> _What is being asked_
Copy the lines word for word. Begin at the line that contains "ЯДРО СРЕДНЕГО" and end with the final line of the data.

Stored data:
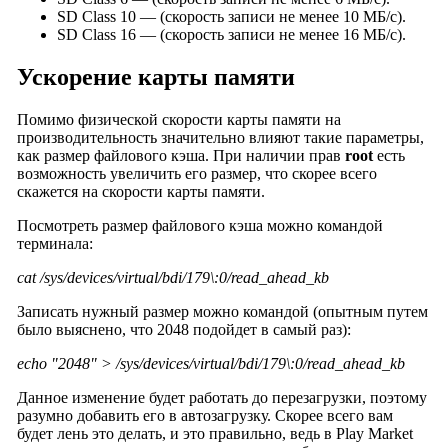
SD Class 10 — (скорость записи не менее 10 МБ/с).
SD Class 16 — (скорость записи не менее 16 МБ/с).
Ускорение карты памяти
Помимо физической скорости карты памяти на
производительность значительно влияют такие параметры,
как размер файлового кэша. При наличии прав
root
есть
возможность увеличить его размер, что скорее всего
скажется на скорости карты памяти.
Посмотреть размер файлового кэша можно командой
терминала:
cat /sys/devices/virtual/bdi/179\:0/read_ahead_kb
Записать нужный размер можно командой (опытным путем
было выяснено, что 2048 подойдет в самый раз):
echo "2048" > /sys/devices/virtual/bdi/179\:0/read_ahead_kb
Данное изменение будет работать до перезагрузки, поэтому
разумно добавить его в автозагрузку. Скорее всего вам
будет лень это делать, и это правильно, ведь в Play Market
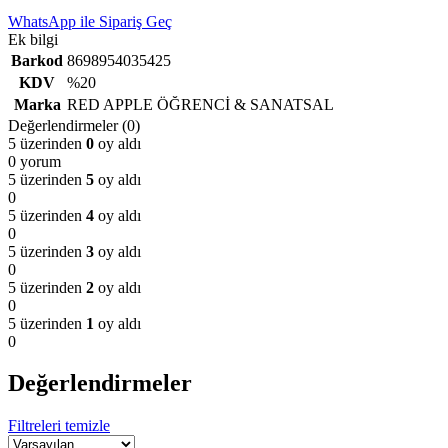
WhatsApp ile Sipariş Geç
Ek bilgi
Barkod
8698954035425
KDV
%20
Marka
RED APPLE ÖĞRENCİ & SANATSAL
Değerlendirmeler (0)
5 üzerinden
0
oy aldı
0 yorum
5 üzerinden
5
oy aldı
0
5 üzerinden
4
oy aldı
0
5 üzerinden
3
oy aldı
0
5 üzerinden
2
oy aldı
0
5 üzerinden
1
oy aldı
0
Değerlendirmeler
Filtreleri temizle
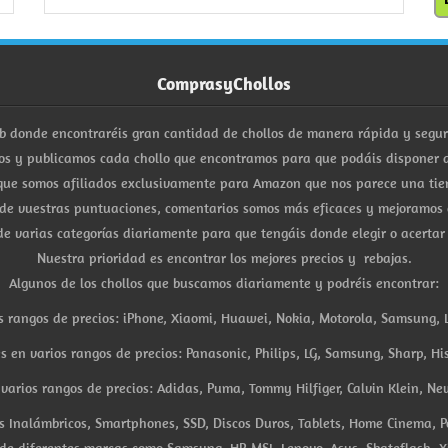
ComprasyChollos
b donde encontraréis gran cantidad de chollos de manera rápida y segu
s y publicamos cada chollo que encontramos para que podáis disponer d
ue somos afiliados exclusivamente para Amazon que nos parece una tiend
 de vuestras puntuaciones, comentarios somos más eficaces y mejoramos 
e varias categorías diariamente para que tengáis donde elegir o acertar
Nuestra prioridad es encontrar los mejores precios y rebajas.
Algunos de los chollos que buscamos diariamente y podréis encontrar:
s rangos de precios: iPhone, Xiaomi, Huawei, Nokia, Motorola, Samsung, L
es en varios rangos de precios: Panasonic, Philips, LG, Samsung, Sharp, His
arios rangos de precios: Adidas, Puma, Tommy Hilfiger, Calvin Klein, New 
res Inalámbricos, Smartphones, SSD, Discos Duros, Tablets, Home Cinema, P
 de diferentes marcas como Samsung, HP, MSI, Lenovo, Asus, Skateflash, X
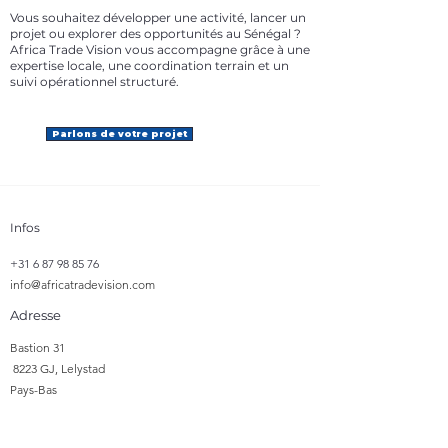
Vous souhaitez développer une activité, lancer un
projet ou explorer des opportunités au Sénégal ?
Africa Trade Vision vous accompagne grâce à une
expertise locale, une coordination terrain et un
suivi opérationnel structuré.
Parlons de votre projet
Infos
+31 6 87 98 85 76
info@africatradevision.com
Adresse
​Bastion 31
8223 GJ, Lelystad
Pays-Bas
Suivre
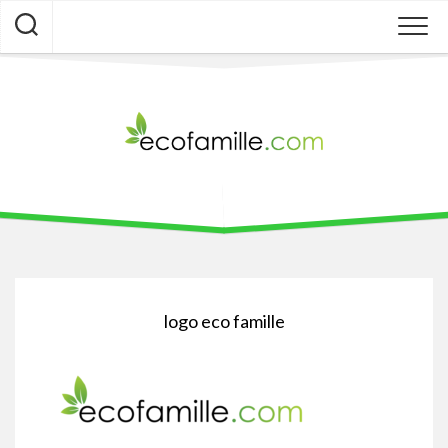
Skip
to
content
logo eco famille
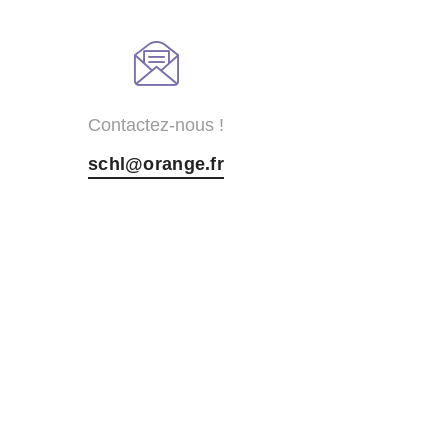
Contactez-nous !
schl@orange.fr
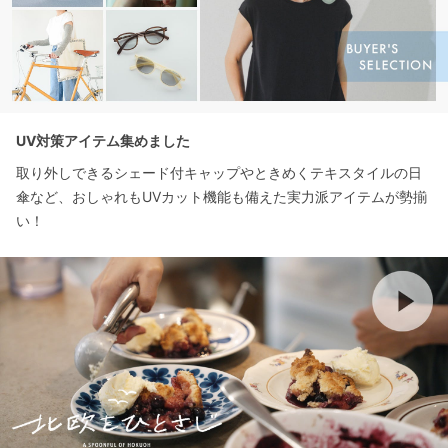
UV対策アイテム集めました
取り外しできるシェード付キャップやときめくテキスタイルの日
傘など、おしゃれもUVカット機能も備えた実力派アイテムが勢揃
い！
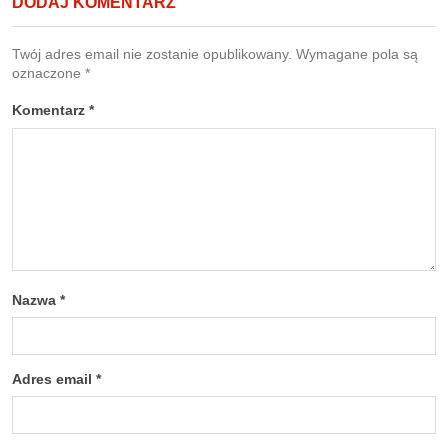
DODAJ KOMENTARZ
Twój adres email nie zostanie opublikowany.
Wymagane pola są
oznaczone
*
Komentarz
*
Nazwa
*
Adres email
*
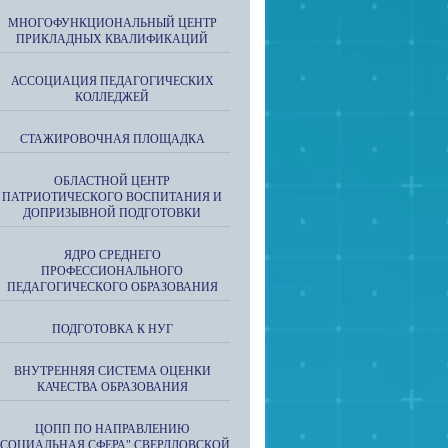
МНОГОФУНКЦИОНАЛЬНЫЙ ЦЕНТР
ПРИКЛАДНЫХ КВАЛИФИКАЦИЙ
АССОЦИАЦИЯ ПЕДАГОГИЧЕСКИХ
КОЛЛЕДЖЕЙ
СТАЖИРОВОЧНАЯ ПЛОЩАДКА
ОБЛАСТНОЙ ЦЕНТР
ПАТРИОТИЧЕСКОГО ВОСПИТАНИЯ И
ДОПРИЗЫВНОЙ ПОДГОТОВКИ
ЯДРО СРЕДНЕГО
ПРОФЕССИОНАЛЬНОГО
ПЕДАГОГИЧЕСКОГО ОБРАЗОВАНИЯ
ПОДГОТОВКА К НУГ
ВНУТРЕННЯЯ СИСТЕМА ОЦЕНКИ
КАЧЕСТВА ОБРАЗОВАНИЯ
ЦОПП ПО НАПРАВЛЕНИЮ
"СОЦИАЛЬНАЯ СФЕРА" СВЕРДЛОВСКОЙ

> _Response to this exercise_
ЯДРО СРЕДНЕГО
ПРОФЕССИОНАЛЬНОГО
ПЕДАГОГИЧЕСКОГО ОБРАЗОВАНИЯ
ПОДГОТОВКА К НУГ
ВНУТРЕННЯЯ СИСТЕМА ОЦЕНКИ
КАЧЕСТВА ОБРАЗОВАНИЯ
ЦОПП ПО НАПРАВЛЕНИЮ
"СОЦИАЛЬНАЯ СФЕРА" СВЕРДЛОВСКОЙ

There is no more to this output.